- PROBLEM REQUIREMENTS:
Where the data below shows a picture, leave that picture out and copy the rest exactly.

──────── DATA FOR PROCESSING

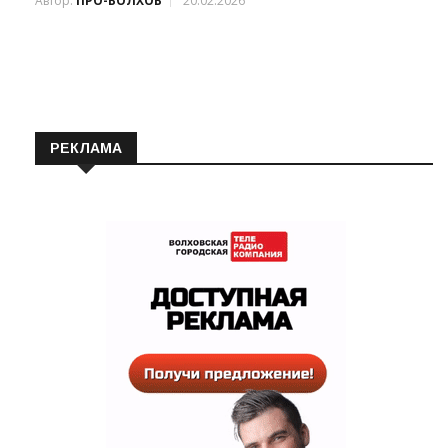
Автор:
ПРО-ВОЛХОВ
20.02.2026
РЕКЛАМА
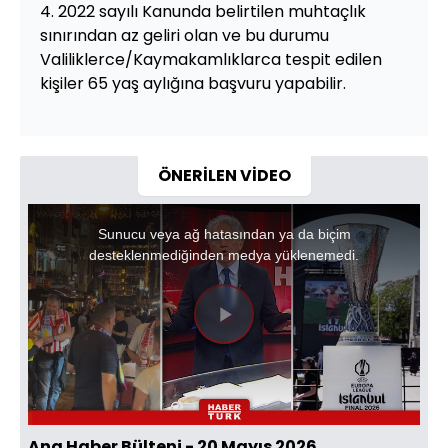
4. 2022 sayılı Kanunda belirtilen muhtaçlık
sınırından az geliri olan ve bu durumu
Valiliklerce/Kaymakamlıklarca tespit edilen
kişiler 65 yaş aylığına başvuru yapabilir.
ÖNERİLEN VİDEO
This
is
a
Sunucu veya ağ hatasından ya da biçim
modal
window.
desteklenmediğinden medya yüklenemedi.
Videoyu
Oynat
Ana Haber Bülteni - 20 Mayıs 2026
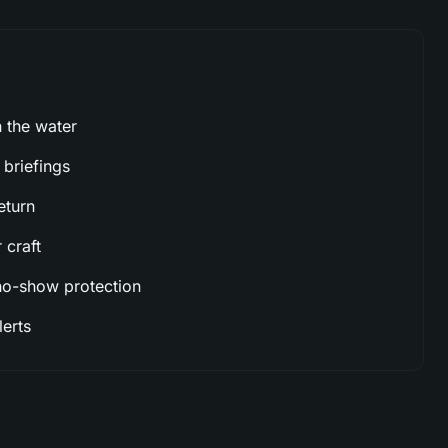
 the water
 briefings
eturn
 craft
no-show protection
erts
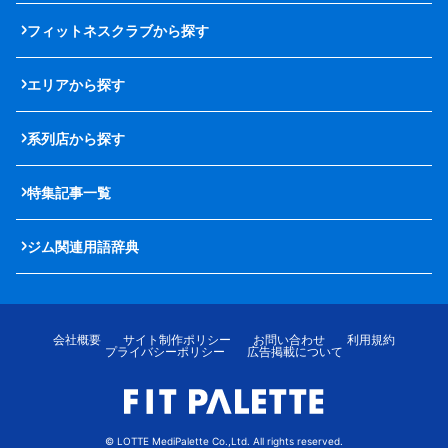
フィットネスクラブから探す
エリアから探す
系列店から探す
特集記事一覧
ジム関連用語辞典
会社概要
サイト制作ポリシー
お問い合わせ
利用規約
プライバシーポリシー
広告掲載について
© LOTTE MediPalette Co.,Ltd. All rights reserved.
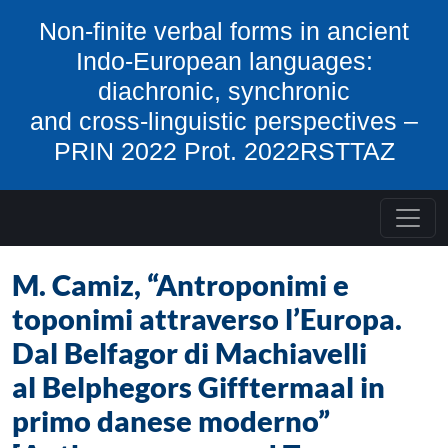
Skip to content
Non-finite verbal forms in ancient
Indo-European languages:
diachronic, synchronic
and cross-linguistic perspectives –
PRIN 2022 Prot. 2022RSTTAZ
M. Camiz, “Antroponimi e
toponimi attraverso l’Europa.
Dal Belfagor di Machiavelli
al Belphegors Gifftermaal in
primo danese moderno”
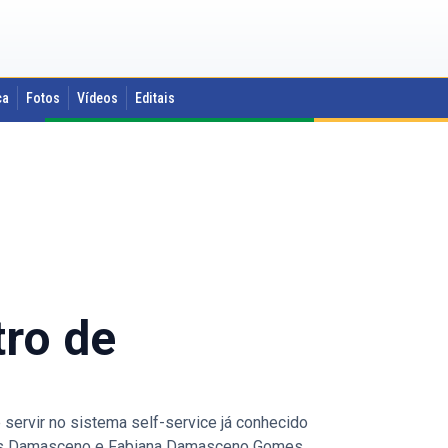
ca
Fotos
Vídeos
Editais
tro de
 servir no sistema self-service já conhecido
Dias Damasceno e Fabiana Damasceno Gomes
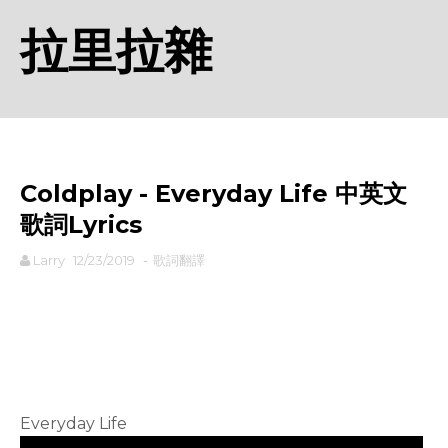
拉里拉雜
Coldplay - Everyday Life 中英文
歌詞Lyrics
Larry
12/23/2019
-
歌詞翻譯
rodiyer.idv.tw 拉里拉雜
Everyday Life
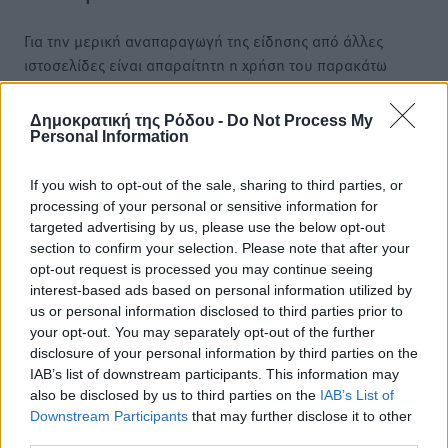
Για την μερική αναπαραγωγή της είδησης από άλλες
ιστοσελίδες είναι απαραίτητη η χρήση του παρακάτω
παρεχόμενου συνδέσμου παραπομπής προς το άρθρο
της Δημοκρατικής.
Δημοκρατική της Ρόδου -
Do Not Process My
Personal Information
If you wish to opt-out of the sale, sharing to third parties, or
processing of your personal or sensitive information for
targeted advertising by us, please use the below opt-out
o καιρός τώρα:
section to confirm your selection. Please note that after your
28
°
opt-out request is processed you may continue seeing
αίθριος καιρός
interest-based ads based on personal information utilized by
us or personal information disclosed to third parties prior to
57
%
your opt-out. You may separately opt-out of the further
14
km/h
disclosure of your personal information by third parties on the
Δ
IAB’s list of downstream participants. This information may
28
31
°/
°
also be disclosed by us to third parties on the
IAB’s List of
06:17
Downstream Participants
that may further disclose it to other
third parties.
20:08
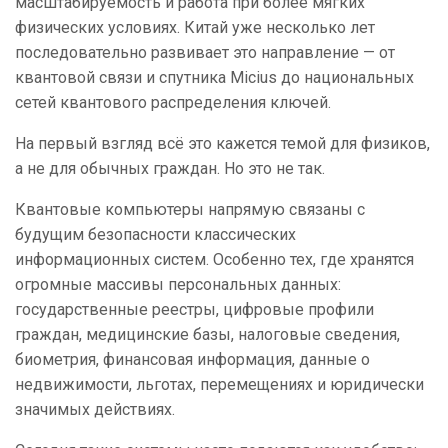
масштабируемость и работа при более мягких
физических условиях. Китай уже несколько лет
последовательно развивает это направление — от
квантовой связи и спутника Micius до национальных
сетей квантового распределения ключей.
На первый взгляд всё это кажется темой для физиков,
а не для обычных граждан. Но это не так.
Квантовые компьютеры напрямую связаны с
будущим безопасности классических
информационных систем. Особенно тех, где хранятся
огромные массивы персональных данных:
государственные реестры, цифровые профили
граждан, медицинские базы, налоговые сведения,
биометрия, финансовая информация, данные о
недвижимости, льготах, перемещениях и юридически
значимых действиях.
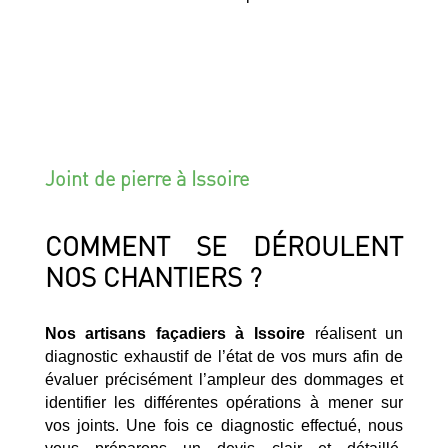
Joint de pierre à Issoire
COMMENT SE DÉROULENT
NOS CHANTIERS ?
Nos artisans façadiers à Issoire
réalisent un
diagnostic exhaustif de l’état de vos murs afin de
évaluer précisément l’ampleur des dommages et
identifier les différentes opérations à mener sur
vos joints. Une fois ce diagnostic effectué, nous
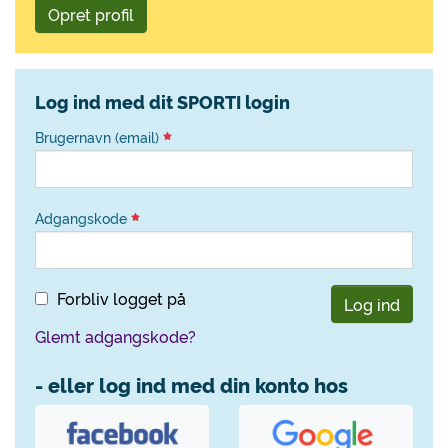
Opret profil
Log ind med dit SPORTI login
Brugernavn (email)
Adgangskode
Forbliv logget på
Log ind
Glemt adgangskode?
- eller log ind med din konto hos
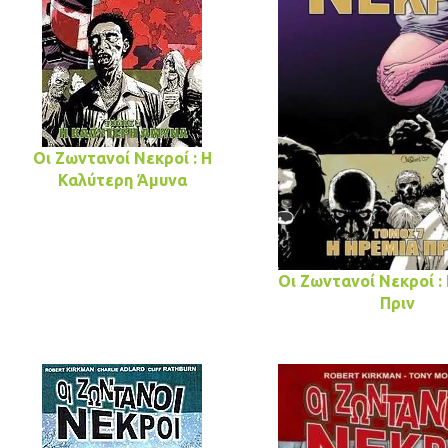
Οι Ζωντανοί Νεκροί : Η
Καλύτερη Άμυνα
Οι Ζωντανοί Νεκροί :
Πριν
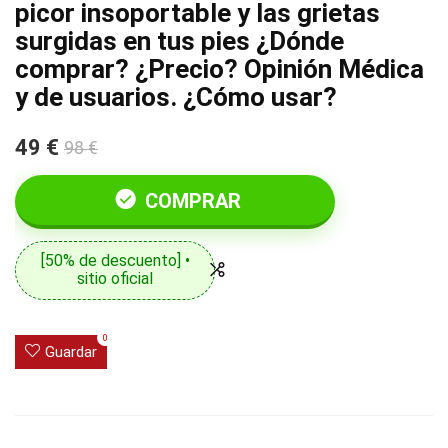
picor insoportable y las grietas
surgidas en tus pies ¿Dónde
comprar? ¿Precio? Opinión Médica
y de usuarios. ¿Cómo usar?
49 €
98 €
COMPRAR
[50% de descuento] •
sitio oficial
0
Guardar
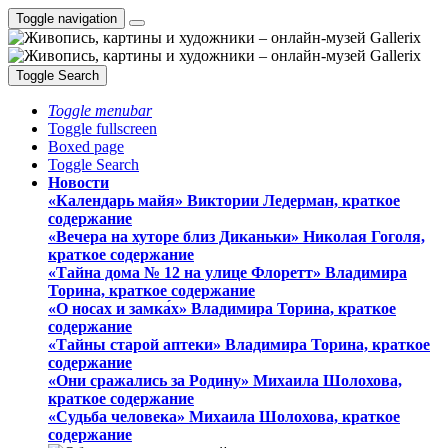
Toggle navigation
Toggle Search
Toggle menubar
Toggle fullscreen
Boxed page
Toggle Search
Новости
«Календарь майя» Виктории Ледерман, краткое
содержание
«Вечера на хуторе близ Диканьки» Николая Гоголя,
краткое содержание
«Тайна дома № 12 на улице Флоретт» Владимира
Торина, краткое содержание
«О носах и замка́х» Владимира Торина, краткое
содержание
«Тайны старой аптеки» Владимира Торина, краткое
содержание
«Они сражались за Родину» Михаила Шолохова,
краткое содержание
«Судьба человека» Михаила Шолохова, краткое
содержание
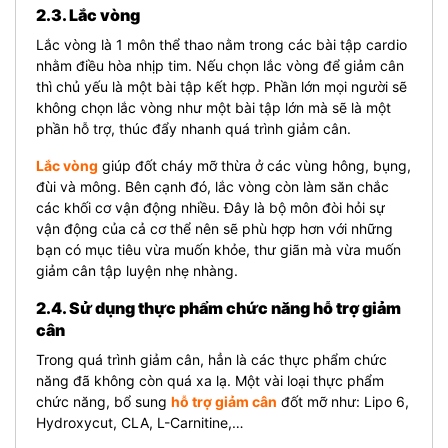
2.3. Lắc vòng
Lắc vòng là 1 môn thể thao nằm trong các bài tập cardio
nhằm điều hòa nhịp tim. Nếu chọn lắc vòng để giảm cân
thì chủ yếu là một bài tập kết hợp. Phần lớn mọi người sẽ
không chọn lắc vòng như một bài tập lớn mà sẽ là một
phần hỗ trợ, thúc đẩy nhanh quá trình giảm cân.
Lắc vòng
giúp đốt cháy mỡ thừa ở các vùng hông, bụng,
đùi và mông. Bên cạnh đó, lắc vòng còn làm săn chắc
các khối cơ vận động nhiều. Đây là bộ môn đòi hỏi sự
vận động của cả cơ thể nên sẽ phù hợp hơn với những
bạn có mục tiêu vừa muốn khỏe, thư giãn mà vừa muốn
giảm cân tập luyện nhẹ nhàng.
2.4. Sử dụng thực phẩm chức năng hỗ trợ giảm
cân
Trong quá trình giảm cân, hẳn là các thực phẩm chức
năng đã không còn quá xa lạ. Một vài loại thực phẩm
chức năng, bổ sung
hỗ trợ giảm cân
đốt mỡ như: Lipo 6,
Hydroxycut, CLA, L-Carnitine,…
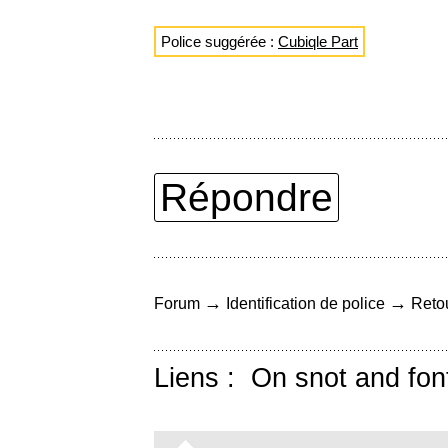
Police suggérée :
Cubiqle Part
Répondre
→
→
Forum
Identification de police
Retou
Liens :
On snot and fon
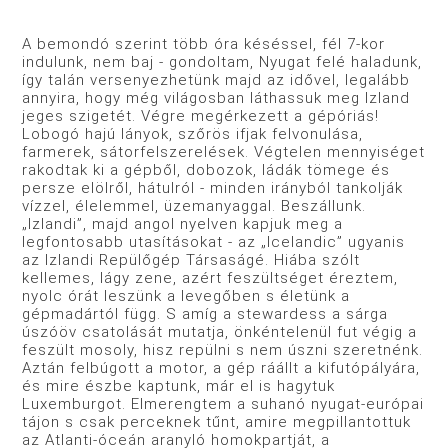
A bemondó szerint több óra késéssel, fél 7-kor
indulunk, nem baj - gondoltam, Nyugat felé haladunk,
így talán verse­nyezhetünk majd az idővel, legalább
annyira, hogy még vilá­gosban láthassuk meg Izland
jeges szigetét. Végre megérkezett a gépóriás!
Lobogó hajú lányok, szőrös ifjak felvonulása,
farmerek, sátorfelszerelések. Végtelen mennyiséget
rakodtak ki a gépből, dobozok, ládák tömege és
persze elölről, hátul­ról - minden irányból tankolják
vízzel, élelemmel, üzemanyag­gal. Beszállunk.
„Izlandi”, majd angol nyelven kapjuk meg a
legfontosabb utasításokat - az „Icelandic” ugyanis
az Izlandi Repülőgép Társaságé. Hiába szólt
kellemes, lágy zene, azért feszültséget éreztem,
nyolc órát leszünk a levegőben s életünk a
gépmadártól függ. S amíg a stewardess a sárga
úszóöv csa­tolását mutatja, önkéntelenül fut végig a
feszült mosoly, hisz repülni s nem úszni szeretnénk.
Aztán felbúgott a motor, a gép ráállt a kifutópályára,
és mire észbe kaptunk, már el is hagy­tuk
Luxemburgot. Elmerengtem a suhanó nyugat-európai
tájon s csak perceknek tűnt, amire megpillantottuk
az Atlanti-­óceán aranyló homokpartját, a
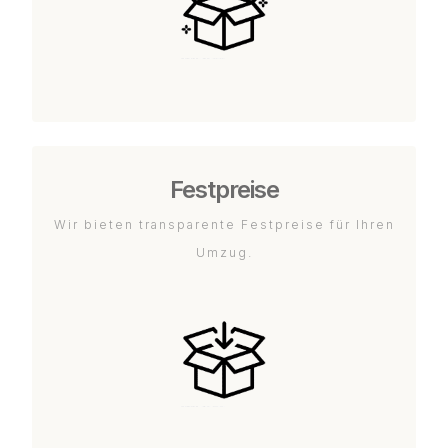
Festpreise
Wir bieten transparente Festpreise für Ihren
Umzug.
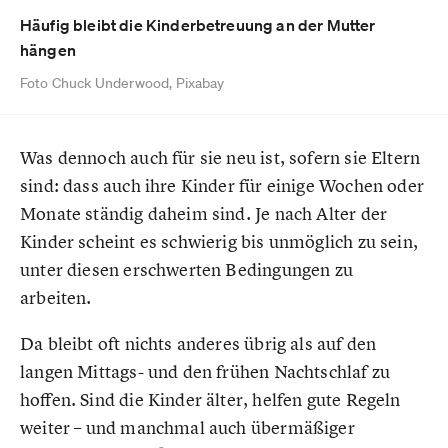
Häufig bleibt die Kinderbetreuung an der Mutter
hängen
Foto Chuck Underwood, Pixabay
Was dennoch auch für sie neu ist, sofern sie Eltern
sind: dass auch ihre Kinder für einige Wochen oder
Monate ständig daheim sind. Je nach Alter der
Kinder scheint es schwierig bis unmöglich zu sein,
unter diesen erschwerten Bedingungen zu
arbeiten.
Da bleibt oft nichts anderes übrig als auf den
langen Mittags- und den frühen Nachtschlaf zu
hoffen. Sind die Kinder älter, helfen gute Regeln
weiter – und manchmal auch übermäßiger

────────────────

- COMPLETED TASK:
Автор:
ПРО-ВОЛХОВ
20.02.2026
РЕКЛАМА
4. 2022 sayılı Kanunda belirtilen muhtaçlık
sınırından az geliri olan ve bu durumu
Valiliklerce/Kaymakamlıklarca tespit edilen
kişiler 65 yaş aylığına başvuru yapabilir.
ÖNERİLEN VİDEO
This
is
a
Sunucu veya ağ hatasından ya da biçim
modal
window.
desteklenmediğinden medya yüklenemedi.
Videoyu
Oynat
Ana Haber Bülteni - 20 Mayıs 2026
 the water
 briefings
eturn
 craft
no-show protection
erts
フィットネスクラブから探す
エリアから探す
系列店から探す
特集記事一覧
ジム関連用語辞典
会社概要
サイト制作ポリシー
お問い合わせ
利用規約
プライバシーポリシー
広告掲載について
© LOTTE MediPalette Co.,Ltd. All rights reserved.
Skip to content
Non-finite verbal forms in ancient
Indo-European languages:
diachronic, synchronic
and cross-linguistic perspectives –
PRIN 2022 Prot. 2022RSTTAZ
M. Camiz, “Antroponimi e
toponimi attraverso l’Europa.
Dal Belfagor di Machiavelli
al Belphegors Gifftermaal in
primo danese moderno”
ca
Fotos
Vídeos
Editais
tro de
 servir no sistema self-service já conhecido
Dias Damasceno e Fabiana Damasceno Gomes
拉里拉雜
Coldplay - Everyday Life 中英文
歌詞Lyrics
Larry
12/23/2019
-
歌詞翻譯
rodiyer.idv.tw 拉里拉雜
Everyday Life
Για την μερική αναπαραγωγή της είδησης από άλλες
ιστοσελίδες είναι απαραίτητη η χρήση του παρακάτω
παρεχόμενου συνδέσμου παραπομπής προς το άρθρο
της Δημοκρατικής.
Δημοκρατική της Ρόδου -
Do Not Process My
Personal Information
If you wish to opt-out of the sale, sharing to third parties, or
processing of your personal or sensitive information for
targeted advertising by us, please use the below opt-out
o καιρός τώρα:
section to confirm your selection. Please note that after your
28
°
opt-out request is processed you may continue seeing
αίθριος καιρός
interest-based ads based on personal information utilized by
us or personal information disclosed to third parties prior to
57
%
your opt-out. You may separately opt-out of the further
14
km/h
disclosure of your personal information by third parties on the
Δ
IAB’s list of downstream participants. This information may
28
31
°/
°
also be disclosed by us to third parties on the
IAB’s List of
06:17
Downstream Participants
that may further disclose it to other
third parties.
20:08
масштабируемость и работа при более мягких
физических условиях. Китай уже несколько лет
последовательно развивает это направление — от
квантовой связи и спутника Micius до национальных
сетей квантового распределения ключей.
На первый взгляд всё это кажется темой для физиков,
а не для обычных граждан. Но это не так.
Квантовые компьютеры напрямую связаны с
будущим безопасности классических
информационных систем. Особенно тех, где хранятся
огромные массивы персональных данных:
государственные реестры, цифровые профили
граждан, медицинские базы, налоговые сведения,
биометрия, финансовая информация, данные о
недвижимости, льготах, перемещениях и юридически
значимых действиях.
Joint de pierre à Issoire
COMMENT SE DÉROULENT
NOS CHANTIERS ?
Nos artisans façadiers à Issoire
réalisent un
diagnostic exhaustif de l’état de vos murs afin de
évaluer précisément l’ampleur des dommages et
identifier les différentes opérations à mener sur
vos joints. Une fois ce diagnostic effectué, nous
Opret profil
Log ind med dit SPORTI login
Brugernavn (email)
Adgangskode
Forbliv logget på
Log ind
Glemt adgangskode?
- eller log ind med din konto hos
Οι Ζωντανοί Νεκροί : Η
Καλύτερη Άμυνα
Οι Ζωντανοί Νεκροί :
Πριν
picor insoportable y las grietas
surgidas en tus pies ¿Dónde
comprar? ¿Precio? Opinión Médica
y de usuarios. ¿Cómo usar?
49 €
98 €
COMPRAR
[50% de descuento] •
sitio oficial
0
Guardar
Toggle navigation
Toggle Search
Toggle menubar
Toggle fullscreen
Boxed page
Toggle Search
Новости
«Календарь майя» Виктории Ледерман, краткое
содержание
«Вечера на хуторе близ Диканьки» Николая Гоголя,
краткое содержание
«Тайна дома № 12 на улице Флоретт» Владимира
Торина, краткое содержание
«О носах и замка́х» Владимира Торина, краткое
содержание
«Тайны старой аптеки» Владимира Торина, краткое
содержание
«Они сражались за Родину» Михаила Шолохова,
краткое содержание
«Судьба человека» Михаила Шолохова, краткое
содержание
2.3. Lắc vòng
Lắc vòng là 1 môn thể thao nằm trong các bài tập cardio
nhằm điều hòa nhịp tim. Nếu chọn lắc vòng để giảm cân
thì chủ yếu là một bài tập kết hợp. Phần lớn mọi người sẽ
không chọn lắc vòng như một bài tập lớn mà sẽ là một
phần hỗ trợ, thúc đẩy nhanh quá trình giảm cân.
Lắc vòng
giúp đốt cháy mỡ thừa ở các vùng hông, bụng,
đùi và mông. Bên cạnh đó, lắc vòng còn làm săn chắc
các khối cơ vận động nhiều. Đây là bộ môn đòi hỏi sự
vận động của cả cơ thể nên sẽ phù hợp hơn với những
bạn có mục tiêu vừa muốn khỏe, thư giãn mà vừa muốn
giảm cân tập luyện nhẹ nhàng.
2.4. Sử dụng thực phẩm chức năng hỗ trợ giảm
cân
Trong quá trình giảm cân, hẳn là các thực phẩm chức
năng đã không còn quá xa lạ. Một vài loại thực phẩm
chức năng, bổ sung
hỗ trợ giảm cân
đốt mỡ như: Lipo 6,
Hydroxycut, CLA, L-Carnitine,…
Police suggérée :
Cubiqle Part
Répondre
→
→
Forum
Identification de police
Retou
Liens :
On snot and fon
A bemondó szerint több óra késéssel, fél 7-kor
indulunk, nem baj - gondoltam, Nyugat felé haladunk,
így talán verse­nyezhetünk majd az idővel, legalább
annyira, hogy még vilá­gosban láthassuk meg Izland
jeges szigetét. Végre megérkezett a gépóriás!
Lobogó hajú lányok, szőrös ifjak felvonulása,
farmerek, sátorfelszerelések. Végtelen mennyiséget
rakodtak ki a gépből, dobozok, ládák tömege és
persze elölről, hátul­ról - minden irányból tankolják
vízzel, élelemmel, üzemanyag­gal. Beszállunk.
„Izlandi”, majd angol nyelven kapjuk meg a
legfontosabb utasításokat - az „Icelandic” ugyanis
az Izlandi Repülőgép Társaságé. Hiába szólt
kellemes, lágy zene, azért feszültséget éreztem,
nyolc órát leszünk a levegőben s életünk a
gépmadártól függ. S amíg a stewardess a sárga
úszóöv csa­tolását mutatja, önkéntelenül fut végig a
feszült mosoly, hisz repülni s nem úszni szeretnénk.
Aztán felbúgott a motor, a gép ráállt a kifutópályára,
és mire észbe kaptunk, már el is hagy­tuk
Luxemburgot. Elmerengtem a suhanó nyugat-európai
tájon s csak perceknek tűnt, amire megpillantottuk
az Atlanti-­óceán aranyló homokpartját, a
Festpreise
Wir bieten transparente Festpreise für Ihren
Umzug.
Häufig bleibt die Kinderbetreuung an der Mutter
hängen
Foto Chuck Underwood, Pixabay
Was dennoch auch für sie neu ist, sofern sie Eltern
sind: dass auch ihre Kinder für einige Wochen oder
Monate ständig daheim sind. Je nach Alter der
Kinder scheint es schwierig bis unmöglich zu sein,
unter diesen erschwerten Bedingungen zu
arbeiten.
Da bleibt oft nichts anderes übrig als auf den
langen Mittags- und den frühen Nachtschlaf zu
hoffen. Sind die Kinder älter, helfen gute Regeln
weiter – und manchmal auch übermäßiger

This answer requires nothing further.